REQUIREMENT = Transcribe each line below verbatim; pictures excluded.

SUPPLIED MATERIAL =
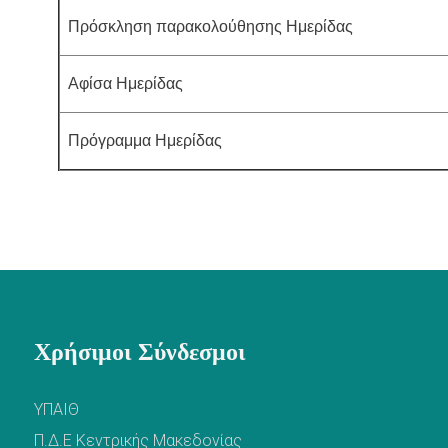
Πρόσκληση παρακολούθησης 
Αφίσα Ημερίδας
Πρόγραμμα Ημερίδας
Χρήσιμοι Σύνδεσμοι
ΥΠΑΙΘ
Π.Δ.Ε Κεντρικής Μακεδονίας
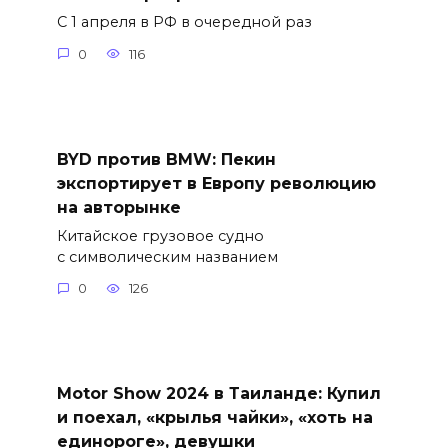
С 1 апреля в РФ в очередной раз
0
116
BYD против BMW: Пекин
экспортирует в Европу революцию
на авторынке
Китайское грузовое судно
с символическим названием
0
126
Motor Show 2024 в Таиланде: Купил
и поехал, «крылья чайки», «хоть на
единороге», девушки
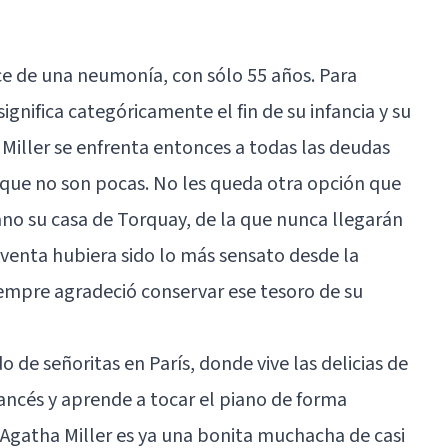
ce de una neumonía, con sólo 55 años. Para
ignifica categóricamente el fin de su infancia y su
a Miller se enfrenta entonces a todas las deudas
 que no son pocas. No les queda otra opción que
ano su casa de Torquay, de la que nunca llegarán
 venta hubiera sido lo más sensato desde la
empre agradeció conservar ese tesoro de su
 de señoritas en París, donde vive las delicias de
rancés y aprende a tocar el piano de forma
 Agatha Miller es ya una bonita muchacha de casi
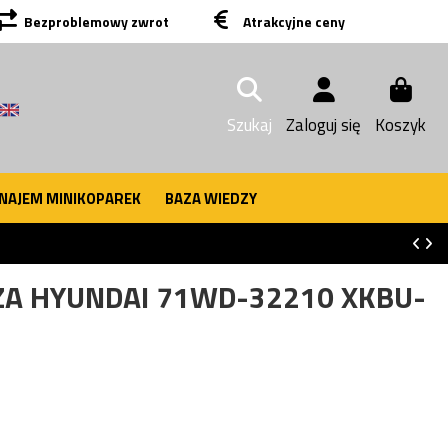
Bezproblemowy zwrot
Atrakcyjne ceny
Szukaj
Zaloguj się
Koszyk
NAJEM MINIKOPAREK
BAZA WIEDZY
ZA HYUNDAI 71WD-32210 XKBU-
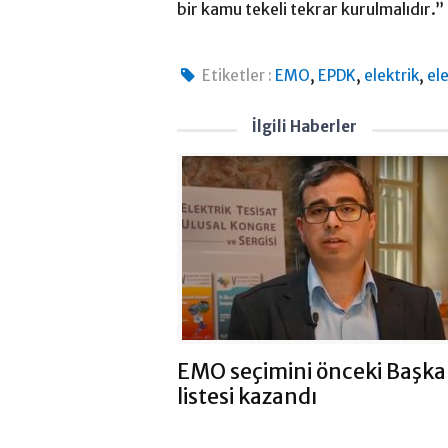
bir kamu tekeli tekrar kurulmalıdır.”
,
,
,
Etiketler :
EMO
EPDK
elektrik
ele
İlgili Haberler
EMO seçimini önceki Başka
listesi kazandı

WRITTEN RESPONSE =
Πρόσκληση παρακολούθησης 
Αφίσα Ημερίδας
Πρόγραμμα Ημερίδας
Χρήσιμοι Σύνδεσμοι
ΥΠΑΙΘ
Π.Δ.Ε Κεντρικής Μακεδονίας
С 1 апреля в РФ в очередной раз
0
116
BYD против BMW: Пекин
экспортирует в Европу революцию
на авторынке
Китайское грузовое судно
с символическим названием
0
126
Motor Show 2024 в Таиланде: Купил
и поехал, «крылья чайки», «хоть на
единороге», девушки
ce de una neumonía, con sólo 55 años. Para
ignifica categóricamente el fin de su infancia y su
a Miller se enfrenta entonces a todas las deudas
 que no son pocas. No les queda otra opción que
ano su casa de Torquay, de la que nunca llegarán
 venta hubiera sido lo más sensato desde la
empre agradeció conservar ese tesoro de su
 de señoritas en París, donde vive las delicias de
rancés y aprende a tocar el piano de forma
 Agatha Miller es ya una bonita muchacha de casi
Bezproblemowy zwrot
Atrakcyjne ceny
Szukaj
Zaloguj się
Koszyk
NAJEM MINIKOPAREK
BAZA WIEDZY
ZA HYUNDAI 71WD-32210 XKBU-
bir kamu tekeli tekrar kurulmalıdır.”
,
,
,
Etiketler :
EMO
EPDK
elektrik
ele
İlgili Haberler
EMO seçimini önceki Başka
listesi kazandı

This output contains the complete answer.